# Task
Search the records for the word "Timing" and copy each line in which it appears.

Data items

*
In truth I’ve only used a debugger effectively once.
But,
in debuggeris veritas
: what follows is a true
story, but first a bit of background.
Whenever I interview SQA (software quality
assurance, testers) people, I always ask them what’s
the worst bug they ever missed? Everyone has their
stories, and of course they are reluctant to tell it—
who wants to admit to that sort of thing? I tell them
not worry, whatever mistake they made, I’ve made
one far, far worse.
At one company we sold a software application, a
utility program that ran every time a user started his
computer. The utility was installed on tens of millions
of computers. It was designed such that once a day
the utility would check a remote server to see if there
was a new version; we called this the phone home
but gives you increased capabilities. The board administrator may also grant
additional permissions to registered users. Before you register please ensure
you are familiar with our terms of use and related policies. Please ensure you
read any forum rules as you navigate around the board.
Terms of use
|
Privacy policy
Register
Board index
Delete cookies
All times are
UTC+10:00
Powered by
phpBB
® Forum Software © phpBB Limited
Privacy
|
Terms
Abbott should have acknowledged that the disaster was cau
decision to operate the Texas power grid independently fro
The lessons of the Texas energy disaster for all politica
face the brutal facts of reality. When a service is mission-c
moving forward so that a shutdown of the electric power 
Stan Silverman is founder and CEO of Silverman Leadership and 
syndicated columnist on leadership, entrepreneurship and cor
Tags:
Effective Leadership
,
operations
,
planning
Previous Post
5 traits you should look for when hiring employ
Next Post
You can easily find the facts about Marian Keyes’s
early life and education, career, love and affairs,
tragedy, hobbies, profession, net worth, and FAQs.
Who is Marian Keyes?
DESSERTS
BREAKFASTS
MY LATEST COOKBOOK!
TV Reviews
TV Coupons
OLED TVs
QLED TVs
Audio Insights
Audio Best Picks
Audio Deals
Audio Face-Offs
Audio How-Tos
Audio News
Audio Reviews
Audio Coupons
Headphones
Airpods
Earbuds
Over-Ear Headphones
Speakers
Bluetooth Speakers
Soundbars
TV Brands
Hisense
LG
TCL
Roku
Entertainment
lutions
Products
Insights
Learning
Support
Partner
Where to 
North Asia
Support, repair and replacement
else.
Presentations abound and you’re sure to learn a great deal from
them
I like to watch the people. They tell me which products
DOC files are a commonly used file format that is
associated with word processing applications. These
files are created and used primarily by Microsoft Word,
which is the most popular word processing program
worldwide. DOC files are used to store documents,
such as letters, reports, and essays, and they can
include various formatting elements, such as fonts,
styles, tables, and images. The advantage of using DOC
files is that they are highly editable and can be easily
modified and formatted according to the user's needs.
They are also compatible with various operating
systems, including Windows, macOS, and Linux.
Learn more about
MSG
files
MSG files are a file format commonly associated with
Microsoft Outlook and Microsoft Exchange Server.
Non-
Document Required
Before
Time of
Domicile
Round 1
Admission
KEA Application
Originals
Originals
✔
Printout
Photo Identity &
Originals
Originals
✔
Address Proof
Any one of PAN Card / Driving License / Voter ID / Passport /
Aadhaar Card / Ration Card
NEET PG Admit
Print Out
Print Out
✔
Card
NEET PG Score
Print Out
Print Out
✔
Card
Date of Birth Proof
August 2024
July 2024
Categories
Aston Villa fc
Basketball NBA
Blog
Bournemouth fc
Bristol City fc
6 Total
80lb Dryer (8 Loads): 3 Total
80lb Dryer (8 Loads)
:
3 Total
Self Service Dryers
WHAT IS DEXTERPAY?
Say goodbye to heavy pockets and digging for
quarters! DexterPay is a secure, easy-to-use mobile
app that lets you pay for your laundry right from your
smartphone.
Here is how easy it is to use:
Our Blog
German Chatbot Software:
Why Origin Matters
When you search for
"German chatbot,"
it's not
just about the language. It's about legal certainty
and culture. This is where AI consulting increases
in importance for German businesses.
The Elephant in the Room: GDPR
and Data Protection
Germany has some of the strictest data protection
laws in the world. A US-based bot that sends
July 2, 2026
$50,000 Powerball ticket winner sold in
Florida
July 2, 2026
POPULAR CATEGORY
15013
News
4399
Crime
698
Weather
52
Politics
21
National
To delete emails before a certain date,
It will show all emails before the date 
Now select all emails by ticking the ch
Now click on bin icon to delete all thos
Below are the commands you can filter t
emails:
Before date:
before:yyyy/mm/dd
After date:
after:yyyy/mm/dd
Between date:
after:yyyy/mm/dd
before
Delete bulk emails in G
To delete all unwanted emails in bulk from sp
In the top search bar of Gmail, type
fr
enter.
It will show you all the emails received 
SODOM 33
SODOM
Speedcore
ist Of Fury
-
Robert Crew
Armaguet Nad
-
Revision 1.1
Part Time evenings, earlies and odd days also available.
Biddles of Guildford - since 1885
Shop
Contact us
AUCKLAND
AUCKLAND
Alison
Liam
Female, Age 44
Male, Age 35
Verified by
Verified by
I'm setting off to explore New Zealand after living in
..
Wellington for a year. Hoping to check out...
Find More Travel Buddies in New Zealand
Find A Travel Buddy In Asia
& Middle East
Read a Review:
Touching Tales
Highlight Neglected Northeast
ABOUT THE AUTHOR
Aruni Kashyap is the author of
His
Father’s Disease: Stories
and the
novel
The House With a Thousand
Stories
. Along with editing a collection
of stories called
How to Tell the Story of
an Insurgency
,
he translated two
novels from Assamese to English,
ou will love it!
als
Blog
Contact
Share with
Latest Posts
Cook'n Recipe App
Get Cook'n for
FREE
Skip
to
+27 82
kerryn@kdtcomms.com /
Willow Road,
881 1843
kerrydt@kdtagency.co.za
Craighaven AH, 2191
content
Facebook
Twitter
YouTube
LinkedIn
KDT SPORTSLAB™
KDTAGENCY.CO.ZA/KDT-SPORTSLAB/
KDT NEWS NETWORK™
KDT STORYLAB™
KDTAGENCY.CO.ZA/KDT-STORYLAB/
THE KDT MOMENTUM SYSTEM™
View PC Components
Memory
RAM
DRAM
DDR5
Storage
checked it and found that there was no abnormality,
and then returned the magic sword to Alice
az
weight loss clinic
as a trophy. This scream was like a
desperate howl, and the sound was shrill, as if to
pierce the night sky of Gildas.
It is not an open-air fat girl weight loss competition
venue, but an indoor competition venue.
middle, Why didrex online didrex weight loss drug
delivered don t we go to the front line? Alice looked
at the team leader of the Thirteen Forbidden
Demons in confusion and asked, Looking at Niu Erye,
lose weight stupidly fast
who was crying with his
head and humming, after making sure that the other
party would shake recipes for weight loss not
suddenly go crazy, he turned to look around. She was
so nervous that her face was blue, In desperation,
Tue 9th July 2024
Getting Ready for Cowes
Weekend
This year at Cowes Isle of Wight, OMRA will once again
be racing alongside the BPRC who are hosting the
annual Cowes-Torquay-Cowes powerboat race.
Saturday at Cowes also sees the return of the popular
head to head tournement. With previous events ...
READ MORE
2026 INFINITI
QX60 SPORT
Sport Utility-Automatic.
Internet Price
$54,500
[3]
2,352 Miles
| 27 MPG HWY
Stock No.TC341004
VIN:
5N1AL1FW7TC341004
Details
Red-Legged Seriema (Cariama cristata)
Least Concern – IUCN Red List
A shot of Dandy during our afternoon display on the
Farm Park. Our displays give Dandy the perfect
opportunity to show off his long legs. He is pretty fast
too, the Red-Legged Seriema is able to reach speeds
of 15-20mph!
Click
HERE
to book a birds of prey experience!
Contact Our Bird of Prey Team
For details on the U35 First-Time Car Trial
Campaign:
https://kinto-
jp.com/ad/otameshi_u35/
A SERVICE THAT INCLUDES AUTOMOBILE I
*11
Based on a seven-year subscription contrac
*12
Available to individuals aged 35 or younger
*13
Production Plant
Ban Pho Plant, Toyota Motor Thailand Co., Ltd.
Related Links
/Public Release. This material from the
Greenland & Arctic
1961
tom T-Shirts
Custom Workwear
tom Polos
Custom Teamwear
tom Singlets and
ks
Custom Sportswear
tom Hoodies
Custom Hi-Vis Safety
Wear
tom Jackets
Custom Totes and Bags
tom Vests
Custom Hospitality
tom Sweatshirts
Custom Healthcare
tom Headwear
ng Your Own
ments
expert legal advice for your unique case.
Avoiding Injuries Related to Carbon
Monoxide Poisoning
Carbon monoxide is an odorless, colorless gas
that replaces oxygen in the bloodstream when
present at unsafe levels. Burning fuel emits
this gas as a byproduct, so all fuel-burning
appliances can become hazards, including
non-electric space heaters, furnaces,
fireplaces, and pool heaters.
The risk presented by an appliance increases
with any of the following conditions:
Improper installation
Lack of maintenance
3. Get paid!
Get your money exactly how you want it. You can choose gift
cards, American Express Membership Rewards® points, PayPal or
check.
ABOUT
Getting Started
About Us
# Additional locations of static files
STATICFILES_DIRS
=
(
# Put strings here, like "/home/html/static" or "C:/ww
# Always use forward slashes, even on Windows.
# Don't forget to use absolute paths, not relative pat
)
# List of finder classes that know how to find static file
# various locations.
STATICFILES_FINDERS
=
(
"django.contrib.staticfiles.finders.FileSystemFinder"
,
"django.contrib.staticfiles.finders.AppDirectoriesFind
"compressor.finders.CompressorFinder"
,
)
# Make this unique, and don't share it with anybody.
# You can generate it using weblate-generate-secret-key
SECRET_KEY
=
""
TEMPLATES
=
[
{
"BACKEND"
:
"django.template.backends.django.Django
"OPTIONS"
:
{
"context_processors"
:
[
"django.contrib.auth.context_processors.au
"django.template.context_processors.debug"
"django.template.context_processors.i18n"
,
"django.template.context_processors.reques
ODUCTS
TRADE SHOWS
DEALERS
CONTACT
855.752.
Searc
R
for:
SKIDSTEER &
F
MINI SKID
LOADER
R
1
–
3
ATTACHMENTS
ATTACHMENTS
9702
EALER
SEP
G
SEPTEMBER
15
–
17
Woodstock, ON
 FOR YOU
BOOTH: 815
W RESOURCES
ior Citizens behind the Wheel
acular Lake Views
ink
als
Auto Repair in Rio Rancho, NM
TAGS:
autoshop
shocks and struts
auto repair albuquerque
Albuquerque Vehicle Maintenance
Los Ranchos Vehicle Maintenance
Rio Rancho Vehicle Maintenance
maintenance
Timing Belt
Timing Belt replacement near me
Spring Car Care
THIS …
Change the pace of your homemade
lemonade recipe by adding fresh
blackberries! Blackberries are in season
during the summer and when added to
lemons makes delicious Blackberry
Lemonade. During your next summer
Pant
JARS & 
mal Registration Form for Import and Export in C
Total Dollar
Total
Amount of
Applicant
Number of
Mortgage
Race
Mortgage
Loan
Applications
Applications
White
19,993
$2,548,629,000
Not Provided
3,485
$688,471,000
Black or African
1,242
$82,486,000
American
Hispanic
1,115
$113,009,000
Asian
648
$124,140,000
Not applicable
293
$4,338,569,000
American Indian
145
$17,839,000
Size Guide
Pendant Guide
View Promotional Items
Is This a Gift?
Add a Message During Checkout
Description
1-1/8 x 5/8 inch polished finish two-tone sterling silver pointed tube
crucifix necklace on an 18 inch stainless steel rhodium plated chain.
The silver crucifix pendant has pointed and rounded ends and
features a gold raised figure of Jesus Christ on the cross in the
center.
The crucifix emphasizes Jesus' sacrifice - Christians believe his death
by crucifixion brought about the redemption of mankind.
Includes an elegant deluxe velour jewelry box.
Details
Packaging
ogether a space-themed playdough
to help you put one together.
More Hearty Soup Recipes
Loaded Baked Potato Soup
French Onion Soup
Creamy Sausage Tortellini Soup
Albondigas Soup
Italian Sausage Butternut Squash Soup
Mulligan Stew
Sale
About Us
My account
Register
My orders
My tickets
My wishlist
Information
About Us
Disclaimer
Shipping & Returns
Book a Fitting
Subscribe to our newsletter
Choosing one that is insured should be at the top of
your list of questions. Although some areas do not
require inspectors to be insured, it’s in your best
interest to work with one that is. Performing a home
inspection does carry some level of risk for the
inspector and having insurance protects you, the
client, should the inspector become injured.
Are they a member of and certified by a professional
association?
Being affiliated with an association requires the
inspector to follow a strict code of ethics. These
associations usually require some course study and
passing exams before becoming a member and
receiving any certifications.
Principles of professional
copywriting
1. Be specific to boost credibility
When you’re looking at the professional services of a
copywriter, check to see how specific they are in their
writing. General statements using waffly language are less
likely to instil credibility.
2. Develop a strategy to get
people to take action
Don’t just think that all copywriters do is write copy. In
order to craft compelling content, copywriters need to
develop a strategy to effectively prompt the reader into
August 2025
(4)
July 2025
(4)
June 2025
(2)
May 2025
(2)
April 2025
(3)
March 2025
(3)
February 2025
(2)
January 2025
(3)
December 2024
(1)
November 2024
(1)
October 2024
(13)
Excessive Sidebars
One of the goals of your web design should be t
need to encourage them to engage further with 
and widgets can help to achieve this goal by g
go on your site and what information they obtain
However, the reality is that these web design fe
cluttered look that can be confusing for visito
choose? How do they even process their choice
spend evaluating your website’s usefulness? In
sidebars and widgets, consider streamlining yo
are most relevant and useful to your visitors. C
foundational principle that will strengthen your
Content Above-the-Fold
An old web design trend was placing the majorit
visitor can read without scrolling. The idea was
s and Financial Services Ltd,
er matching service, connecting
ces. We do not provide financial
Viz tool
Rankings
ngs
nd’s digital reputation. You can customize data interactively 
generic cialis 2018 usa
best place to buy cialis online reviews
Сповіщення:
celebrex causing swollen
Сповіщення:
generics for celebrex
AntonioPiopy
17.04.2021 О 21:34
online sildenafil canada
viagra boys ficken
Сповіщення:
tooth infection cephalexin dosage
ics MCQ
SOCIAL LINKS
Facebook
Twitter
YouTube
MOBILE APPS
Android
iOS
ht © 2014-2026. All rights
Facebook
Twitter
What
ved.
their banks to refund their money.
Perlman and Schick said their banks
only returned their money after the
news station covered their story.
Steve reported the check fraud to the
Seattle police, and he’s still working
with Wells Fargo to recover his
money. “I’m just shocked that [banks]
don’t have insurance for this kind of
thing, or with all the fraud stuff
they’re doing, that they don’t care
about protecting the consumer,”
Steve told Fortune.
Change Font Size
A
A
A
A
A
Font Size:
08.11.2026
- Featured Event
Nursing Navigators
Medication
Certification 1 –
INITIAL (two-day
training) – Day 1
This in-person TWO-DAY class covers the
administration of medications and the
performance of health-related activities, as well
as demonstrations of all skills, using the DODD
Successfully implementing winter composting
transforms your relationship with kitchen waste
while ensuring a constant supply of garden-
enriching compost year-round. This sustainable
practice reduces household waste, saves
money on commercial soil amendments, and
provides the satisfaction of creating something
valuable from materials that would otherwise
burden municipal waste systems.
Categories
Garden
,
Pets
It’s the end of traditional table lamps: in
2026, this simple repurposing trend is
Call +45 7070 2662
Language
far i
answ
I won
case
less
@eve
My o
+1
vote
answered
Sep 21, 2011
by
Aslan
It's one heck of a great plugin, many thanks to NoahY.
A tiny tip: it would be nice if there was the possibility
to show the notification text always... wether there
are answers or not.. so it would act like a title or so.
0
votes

# Output of the exercise
Timing Belt
Timing Belt replacement near me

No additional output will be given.